# New Titles!!!!!



## AmberSunrise (Apr 1, 2009)

Congratulations 

The courses for Novice and Open do seem tricky now; sometimes I wonder exactly what the judges are thinking


----------



## Stretchdrive (Mar 12, 2011)

Congrats again!! I wish there was video!


----------



## Claire's Friend (Feb 26, 2007)

Wow !! Very nice !!!!


----------



## Maxs Mom (Mar 22, 2008)

No video this week. Still need hubby to download our first weekend. I will share when it's ready.


----------



## Titan1 (Jan 19, 2010)

Awesome news... Way to go you two! Keep up he great job and let us know how you do in May!


----------



## Augie's Mom (Sep 28, 2007)

Congratulations on your new titles and fabulous runs!!!


----------



## nolefan (Nov 6, 2009)

Congratulations!!! I love hearing about it, inspires me for my future plans


----------



## DNL2448 (Feb 13, 2009)

What a fun and exciting couple weekends you have had. Congratulations on the new titles, your girl is awesome!


----------



## hollyk (Feb 21, 2009)

Congrats to you and Miss Speed Demon.


----------



## Aislinn (Nov 13, 2010)

Fantastic! Congratulations!


----------



## hawtee (Nov 1, 2006)

Congrats on a wonderful weekend.

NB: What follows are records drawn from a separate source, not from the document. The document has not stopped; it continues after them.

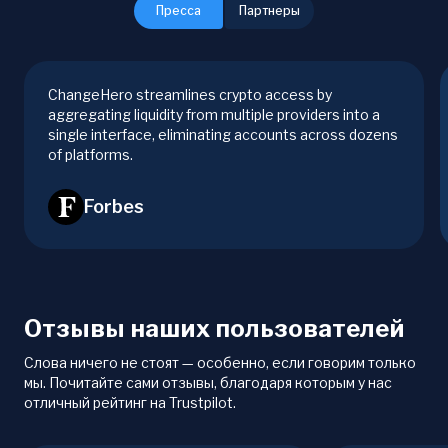
Пресса
Партнеры
ChangeHero streamlines crypto access by
aggregating liquidity from multiple providers into a
single interface, eliminating accounts across dozens
of platforms.
Forbes
Отзывы наших пользователей
Слова ничего не стоят — особенно, если говорим только
мы. Почитайте сами отзывы, благодаря которым у нас
отличный рейтинг на Trustpilot.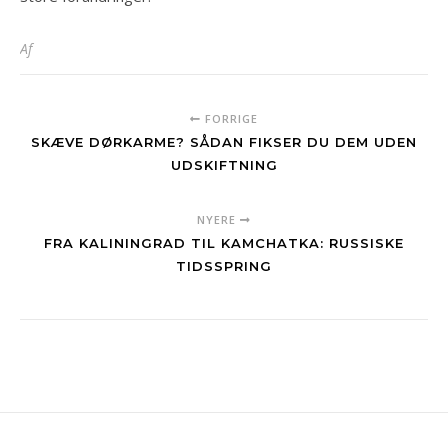
Af
FORRIGE
SKÆVE DØRKARME? SÅDAN FIKSER DU DEM UDEN
UDSKIFTNING
NYERE
FRA KALININGRAD TIL KAMCHATKA: RUSSISKE
TIDSSPRING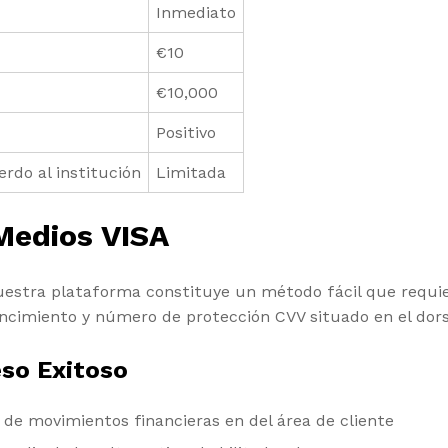
Inmediato
€10
€10,000
Positivo
erdo al institución
Limitada
Medios VISA
estra plataforma constituye un método fácil que requie
encimiento y número de protección CVV situado en el dors
eso Exitoso
n de movimientos financieras en del área de cliente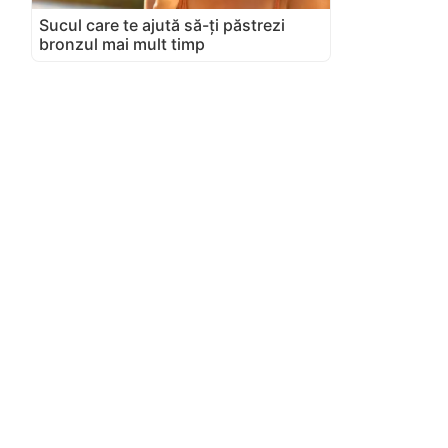
Sucul care te ajută să-ți păstrezi
bronzul mai mult timp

That is so exciting sure wish you would have gotten vids..smacking you with a wet noodle


----------



## Loisiana (Jul 29, 2009)

So Ann when are we going to swap pups for a few months and get titles on each others dog's?


----------



## sammydog (Aug 23, 2008)

Congratulations!!!!! Go Gooooooo!

I thought the courses Barley had in Novice were a bit tricky, especially the weaves. The runs we had the weaves were not changed much from Excellent. Same for the Open courses we had.

So when does Goo debut in Open!?


----------



## Maxs Mom (Mar 22, 2008)

Jodie if we lived closer I would swap in a heart beat... or at least let you show and train Goo in obedience. I suck but she is really good. 

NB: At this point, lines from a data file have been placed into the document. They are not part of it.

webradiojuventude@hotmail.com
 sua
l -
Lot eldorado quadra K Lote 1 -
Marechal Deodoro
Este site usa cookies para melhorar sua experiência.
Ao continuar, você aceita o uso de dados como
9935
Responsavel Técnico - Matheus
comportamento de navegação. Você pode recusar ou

So does that mean Barley made his preferred debut?? Gabby runs in open for the first time on the 19 & 20 of this month. 

Again... I apologize we are SLOW getting the video out. Art has been working on getting a room painted etc, his mom is coming next weekend and it is torn apart. We need to get it so she can stay in it. I will post the video from her first trial hopefully soon, and we should get video from her open runs. I just have to teach my friend how to use the camera. 

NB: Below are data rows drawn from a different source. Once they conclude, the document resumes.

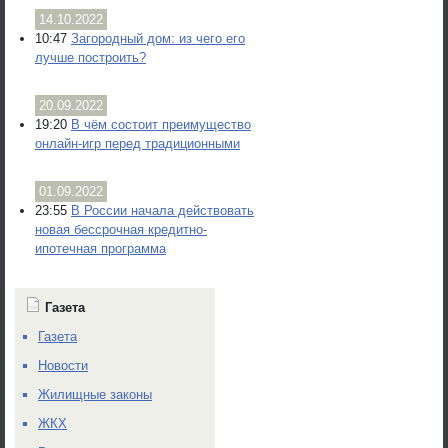
14.10.2022
10:47
Загородный дом: из чего его
лучше построить?
20.09.2022
19:20
В чём состоит преимущество
онлайн-игр перед традиционными
01.09.2022
23:55
В России начала действовать
новая бессрочная кредитно-
ипотечная программа
Газета
Газета
Новости
Жилищные законы
ЖКХ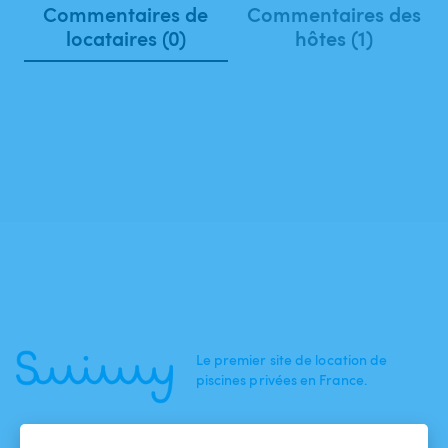
Commentaires de
Commentaires des
locataires (0)
hôtes (1)
Le premier site de location de
piscines privées en France.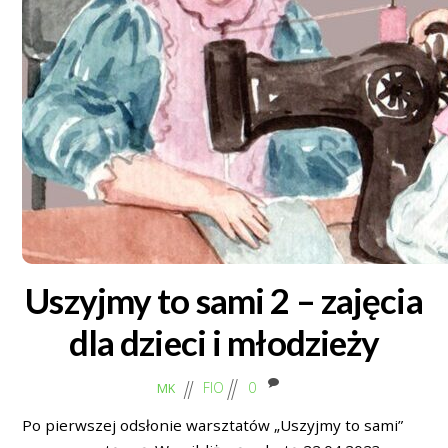
Uszyjmy to sami 2 – zajęcia
dla dzieci i młodzieży
FIO
0
MK
Po pierwszej odsłonie warsztatów „Uszyjmy to sami”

Here are pics of Gabby from Grand Rapids. She is in the third row starting with the sitting picture. 
Sun-Nov-Std


----------



## sammydog (Aug 23, 2008)

I love the pic of Gabby coming out of the weaves! My favorite! I also like the one of her sitting on the startline.

Yes, Barley made his Preferred debut, I will have to send you a video. I did not post much, but he was great. Running in Novice again with an excellent dog is a riot! He went 6 for 6 with all perfect runs and is back in Excellent A this weekend.


----------